United States v. Joel Blanford
This text of 467 F. App'x 624 (United States v. Joel Blanford) is published on Counsel Stack Legal Research, covering Court of Appeals for the Ninth Circuit primary law. Counsel Stack provides free access to over 12 million legal documents including statutes, case law, regulations, and constitutions.
Opinions
MEMORANDUM
Plaintiff-Appellant United States of America appeals the district court’s grant of Defendant-Appellee Joel Blanford’s motion to suppress statements he made during an in-home interview with federal agents. Because the parties are familiar with the factual and procedural history of this case, we repeat only those facts necessary to resolve the issues raised on appeal. We have jurisdiction pursuant to 18 U.S.C. § 3731. Reviewing de novo the district court’s decision to suppress statements under Miranda v. Arizona, 384 U.S. 436, 86 S.Ct. 1602, 16 L.Ed.2d 694 (1966), and reviewing for clear error the district court’s underlying factual findings, we affirm. See United States v. Brobst, 558 F.3d 982, 995 (9th Cir.2009).
Blanford was in custody for Miranda purposes during his in-home interview because a reasonable person “would ‘have felt he or she was not at liberty to terminate the interrogation and leave.’ ” United States v. Craighead, 539 F.3d 1073, 1082 (9th Cir.2008) (quoting Thompson v. Keohane, 516 U.S. 99, 112, 116 S.Ct. 457, 133 L.Ed.2d 383 (1995)). Although Blanford invited the agents into his home, we hold that, in light of the totality of the circumstances, the interview was custodial. Blanford was isolated during the interview, which lasted forty-five minutes. The agents were armed with guns, advised him not to have a lawyer present, and confronted him with substantial evidence of his guilt for fraud and not telling the truth, to stop him from terminating the interview or leaving. Moreover, the agents outnumbered Blanford and restrained Blanford by threatening him with criminal charges if he did not cooperate and answer their questions after showing him evidence strongly suggesting his guilt. Blanford answered the agents’ questions when he was alone, and the agents never informed him that he was free to leave or terminate the interview. Under these circumstances, the balance of the relevant factors suggests that Blanford was in custody. See Brobst, 558 F.3d at 995; Craighead, 539 F.3d at 1084. The circumstances of his interview created a police-dominated atmosphere. See Craighead, 539 F.3d at 1084.

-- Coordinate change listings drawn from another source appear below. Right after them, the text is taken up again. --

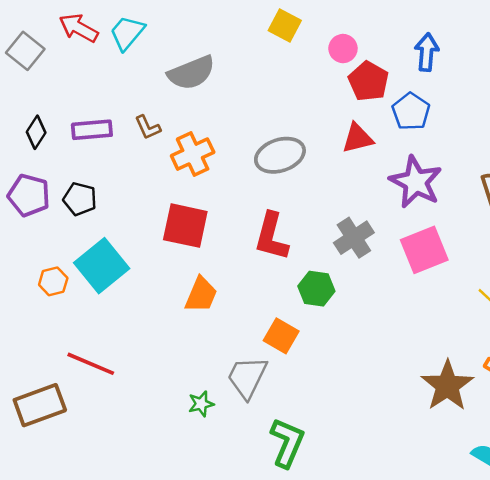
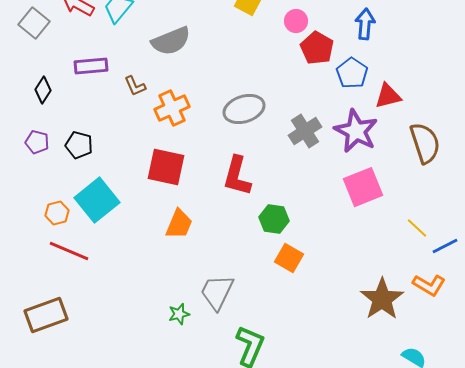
purple rectangle: (92, 130) -> (91, 66), moved
red triangle: (358, 138) -> (388, 96), moved
purple pentagon: (29, 195) -> (37, 142), size x0.7
gray cross: (354, 238) -> (305, 131), moved
orange square: (281, 336) -> (289, 258), moved
red line: (91, 364) -> (69, 251), moved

[626]*626Because Blanford was in custody during his in-home interview, and the agents did not give him Miranda warnings before questioning him, the agents violated Miranda. See Stansbury v. California, 511 U.S. 318, 322, 114 S.Ct. 1526, 128 L.Ed.2d 293 (1994) (per curiam). Thus, we affirm the district court’s suppression of Blanford’s statements. See id.
AFFIRMED.
This disposition is not appropriate for publication and is not precedent except as provided by Ninth Circuit Rule 36-3.